*** DATASET RECORDS Section Begins ***

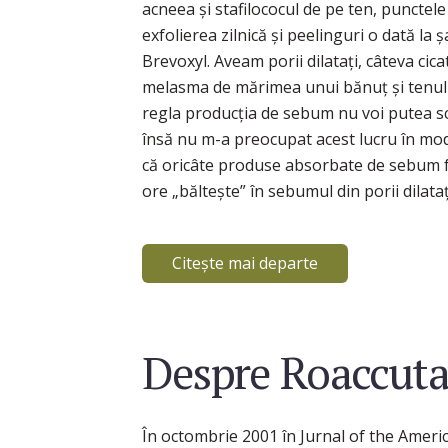
acneea și stafilococul de pe ten, punctel
exfolierea zilnică și peelinguri o dată la ș
Brevoxyl. Aveam porii dilatați, câteva cica
melasma de mărimea unui bănuț și tenul f
regla producția de sebum nu voi putea sc
însă nu m-a preocupat acest lucru în mo
că oricâte produse absorbate de sebum f
ore „băltește” în sebumul din porii dilataț
Citește mai departe
Despre Roaccuta
În octombrie 2001 în Jurnal of the Amer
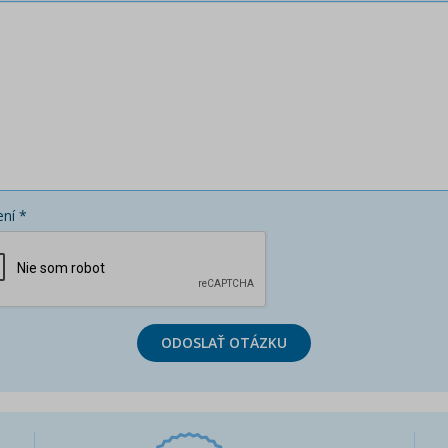
ní *
ODOSLAŤ OTÁZKU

*** DATASET RECORDS Section Ends ***

_TASK ITEM_
Please repeat, exactly as written, only the lines from the line with "Brevoxyl. Aveam porii dilatați, câteva cica" to the end of the data, leaving out every picture.

_RESULT OF THIS TASK_
Brevoxyl. Aveam porii dilatați, câteva cica
melasma de mărimea unui bănuț și tenul f
regla producția de sebum nu voi putea sc
însă nu m-a preocupat acest lucru în mo
că oricâte produse absorbate de sebum f
ore „băltește” în sebumul din porii dilataț
Citește mai departe
Despre Roaccuta
În octombrie 2001 în Jurnal of the Amer
ní *
ODOSLAŤ OTÁZKU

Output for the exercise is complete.